Concluding, on the basis of experiment it can be stated that MCPA in used doses 100 - 2000 ppm didn't influence negatively reproductive performance of males and females, it didn't disturb either the phases of females' sexual cycle or males' spermatogenesis process and didn't cause offspring's developmental defects in pre-natal period. However, in a dose 2000 ppm it seems to have a toxic effect on foetus in pre-natal period, what was indicated by the decrease in number of pups per litter, number of live born pups per litter and lower average body weight of newborns. It also seems to have a toxic influence on the growth and development of offspring, what was indicated by increased mortality of the offspring during the lactation and slower growth in postnatal period.

Applicant's summary and conclusion

Conclusions:

Conclusions:
1.           In the experiment no influence of MCPA on mortality of the parental animals was stated.

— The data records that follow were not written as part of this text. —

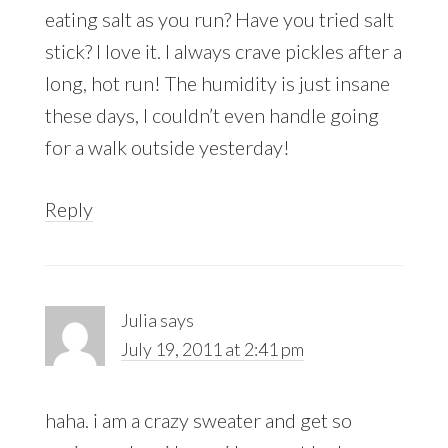
eating salt as you run? Have you tried salt
stick? I love it. I always crave pickles after a
long, hot run! The humidity is just insane
these days, I couldn’t even handle going
for a walk outside yesterday!
Reply
Julia
says
July 19, 2011 at 2:41 pm
haha. i am a crazy sweater and get so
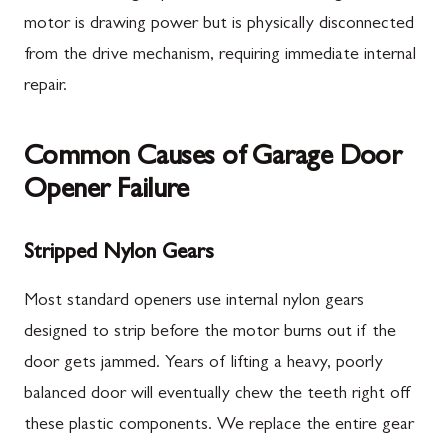
motor is drawing power but is physically disconnected
from the drive mechanism, requiring immediate internal
repair.
Common Causes of Garage Door
Opener Failure
Stripped Nylon Gears
Most standard openers use internal nylon gears
designed to strip before the motor burns out if the
door gets jammed. Years of lifting a heavy, poorly
balanced door will eventually chew the teeth right off
these plastic components. We replace the entire gear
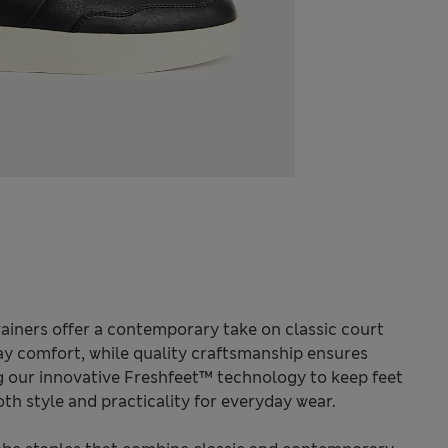
rainers offer a contemporary take on classic court
-day comfort, while quality craftsmanship ensures
ng our innovative Freshfeet™ technology to keep feet
oth style and practicality for everyday wear.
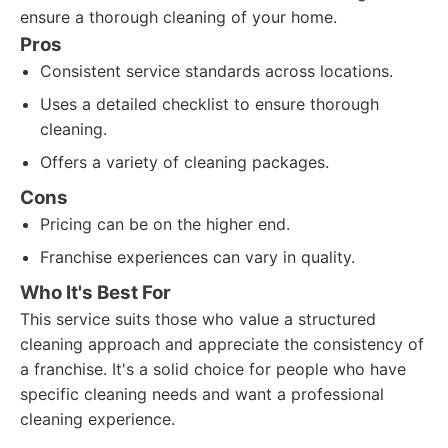
ensure a thorough cleaning of your home.
Pros
Consistent service standards across locations.
Uses a detailed checklist to ensure thorough
cleaning.
Offers a variety of cleaning packages.
Cons
Pricing can be on the higher end.
Franchise experiences can vary in quality.
Who It's Best For
This service suits those who value a structured
cleaning approach and appreciate the consistency of
a franchise. It's a solid choice for people who have
specific cleaning needs and want a professional
cleaning experience.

In a dose 1000 and 2000 ppm MCPA influenced the decrease in average body weight of parental females and males.
2.           In two-generation study with doses to 2000 ppm, MCPA didn't influence negatively reproductive performance of the parental animals and didn't cause developmental defects of offspring F1 and F2,
3.           In a dose 1000 ppm MCPA caused the decrease in average body weight of the offsprings F1 and F2 in the moment of weaning.
4.           In a dose 2000 ppm MCPA caused the decrease in number of pups per litter and average body weight of newborns in generations F1 and F2 and number of live born pups per litter generation F2, what constitutes a proof of its embryotoxic influence.
5.           In a dose 2000 ppm MCPA caused the increase in mortality of the offspring F1 and F2 and had a harmful influence on their growth and development.
6.           In two—generation study on rats it was stated that No-observed-adverse-effect-level (NOAEL) for MCPA is 100 ppm.

Executive summary:

SUMMARY

The two-generation reproduction toxicity study of technical MCPA was conducted in agreement with the OECD Guideline for Testing of Chemicals, Method 416/71. The study had a code: TGR-3/99.

168 Wistar rats were divided in 4 groups, 14 males and 28 females in each. The animals were fed continuously (before mating, during mating, pregnancy and lactation periods, including 2 generations), with the contaminated food containing 0, 100, 1000 and 2000 ppm of technical MCPA. In each generation, parental animals were mated once, inside the group.

In the experiment, technical MCPA didn't influence the mortality of parental animals. In the group 3 (2000 ppm), technical MCPA caused the decrease in average body weight of parental females and males.

In the experiment, technical MCPA didn't influence negatively either fertility functions of the parental animals nor developmental defects of the offspring F1 and F2

In a dose 2000 ppm, test substance caused the decrease in the amount of offspring in the litter and the decrease in average body weight of newborns in both generations F1 and F2.

In a dose 2000 ppm, test substance caused the increase in mortality of newborns in generations F1 and F2 and it influenced negatively their growth and development.

In two—generation study on rats it was stated that No-observed-adverse-effect-level (NOAEL) for MCPA is 100 ppm.